@tapdattl@lemmy.world Hey, I’m late but I may have found something you like! It’s not for S/MIME but for OpenPGP keys, another method of email signing and encryption which does not require the certification by an authority (Actalis)

It’s a website to list all OpenPGP public keys, and I know thunderbird (for desktop at least) automatically looks there whenever you write an email to an address to see if it has a public key.

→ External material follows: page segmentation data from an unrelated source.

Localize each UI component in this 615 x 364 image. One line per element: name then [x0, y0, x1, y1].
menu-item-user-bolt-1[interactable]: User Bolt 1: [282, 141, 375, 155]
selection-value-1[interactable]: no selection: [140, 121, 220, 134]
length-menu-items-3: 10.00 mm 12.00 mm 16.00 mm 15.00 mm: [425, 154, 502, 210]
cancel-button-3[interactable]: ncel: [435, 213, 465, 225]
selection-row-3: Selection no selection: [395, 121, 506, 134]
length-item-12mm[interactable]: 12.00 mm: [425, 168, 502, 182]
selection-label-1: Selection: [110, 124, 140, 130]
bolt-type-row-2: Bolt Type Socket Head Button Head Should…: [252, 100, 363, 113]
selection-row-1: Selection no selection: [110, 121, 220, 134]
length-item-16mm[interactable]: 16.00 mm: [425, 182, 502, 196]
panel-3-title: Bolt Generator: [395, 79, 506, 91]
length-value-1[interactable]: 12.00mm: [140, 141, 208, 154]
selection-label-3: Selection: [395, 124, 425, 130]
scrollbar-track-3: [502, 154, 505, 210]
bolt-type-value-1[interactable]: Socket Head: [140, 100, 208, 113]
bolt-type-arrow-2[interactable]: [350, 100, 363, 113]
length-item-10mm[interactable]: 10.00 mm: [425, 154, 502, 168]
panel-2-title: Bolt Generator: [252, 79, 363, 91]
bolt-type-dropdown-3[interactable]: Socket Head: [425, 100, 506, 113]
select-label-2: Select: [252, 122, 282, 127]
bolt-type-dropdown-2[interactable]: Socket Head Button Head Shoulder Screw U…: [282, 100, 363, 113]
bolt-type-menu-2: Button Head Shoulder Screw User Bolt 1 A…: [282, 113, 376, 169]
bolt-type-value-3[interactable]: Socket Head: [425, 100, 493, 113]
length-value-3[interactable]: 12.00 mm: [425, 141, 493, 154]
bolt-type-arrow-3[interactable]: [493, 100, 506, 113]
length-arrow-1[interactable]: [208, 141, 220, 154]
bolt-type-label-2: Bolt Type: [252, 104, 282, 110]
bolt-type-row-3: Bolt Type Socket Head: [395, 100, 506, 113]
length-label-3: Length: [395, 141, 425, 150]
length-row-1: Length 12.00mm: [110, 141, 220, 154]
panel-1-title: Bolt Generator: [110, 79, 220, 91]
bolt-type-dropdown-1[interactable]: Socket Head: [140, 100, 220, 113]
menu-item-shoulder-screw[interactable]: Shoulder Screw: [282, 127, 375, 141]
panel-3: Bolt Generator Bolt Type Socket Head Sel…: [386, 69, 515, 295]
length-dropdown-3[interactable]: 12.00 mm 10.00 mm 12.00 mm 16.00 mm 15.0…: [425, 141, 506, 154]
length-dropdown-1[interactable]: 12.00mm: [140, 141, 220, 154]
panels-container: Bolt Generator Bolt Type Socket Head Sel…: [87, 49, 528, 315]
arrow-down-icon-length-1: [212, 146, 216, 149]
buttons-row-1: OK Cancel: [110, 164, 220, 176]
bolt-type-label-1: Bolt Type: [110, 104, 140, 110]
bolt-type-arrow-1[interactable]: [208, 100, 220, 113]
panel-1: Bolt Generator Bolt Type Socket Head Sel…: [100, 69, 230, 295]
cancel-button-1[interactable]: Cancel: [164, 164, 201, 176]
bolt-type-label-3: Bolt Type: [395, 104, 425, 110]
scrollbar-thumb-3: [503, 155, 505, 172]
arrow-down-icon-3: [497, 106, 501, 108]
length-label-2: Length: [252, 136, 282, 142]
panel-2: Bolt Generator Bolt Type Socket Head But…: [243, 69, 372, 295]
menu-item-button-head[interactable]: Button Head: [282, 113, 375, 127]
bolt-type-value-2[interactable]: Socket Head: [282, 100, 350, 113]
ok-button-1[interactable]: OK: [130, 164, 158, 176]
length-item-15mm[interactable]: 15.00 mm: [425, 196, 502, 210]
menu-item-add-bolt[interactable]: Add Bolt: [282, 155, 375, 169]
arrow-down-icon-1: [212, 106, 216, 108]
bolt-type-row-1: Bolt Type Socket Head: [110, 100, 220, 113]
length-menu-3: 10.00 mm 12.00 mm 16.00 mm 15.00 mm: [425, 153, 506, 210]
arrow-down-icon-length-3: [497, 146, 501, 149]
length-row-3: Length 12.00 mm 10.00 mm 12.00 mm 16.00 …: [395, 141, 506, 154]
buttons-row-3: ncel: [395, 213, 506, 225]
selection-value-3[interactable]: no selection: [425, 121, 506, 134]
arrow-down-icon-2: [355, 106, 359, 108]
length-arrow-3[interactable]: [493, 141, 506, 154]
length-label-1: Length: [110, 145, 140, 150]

As far as I understand, there are some advantages and disadvantages on OpenPGP, mainly :

• Actalis generates your private key, so if you follow the S/MIME tutorial they’ll be able to decrypt your messages. With OpenPGP it’s done locally on your computer so you don’t need to send your private key to anyone.
• However, there is no way to easily revocate an OpenPGP key, so if yours leak, you can’t just go on your Actalis dashboard and revocate it.

It’s up to you to pick a method based on your needs!

I don’t think it’s possible to do that, but I have no experience on this since I don’t use my own email server so I could very well be wrong.

So as I understand :

1. Actalis is a trusted authority among others but is the only one to issue free S/MIME certificates that I found. You need to use a trusted authority to make the signature, or else your email client will say “Cannot verify signature authenticity” and show a red badge. This explains it better
2. When you sign your email, you include your public key in the signature. So just sign every email (usually an option in your client) to let anyone you email have your public key. I don’t really understand why you would need to change stuff in the email server.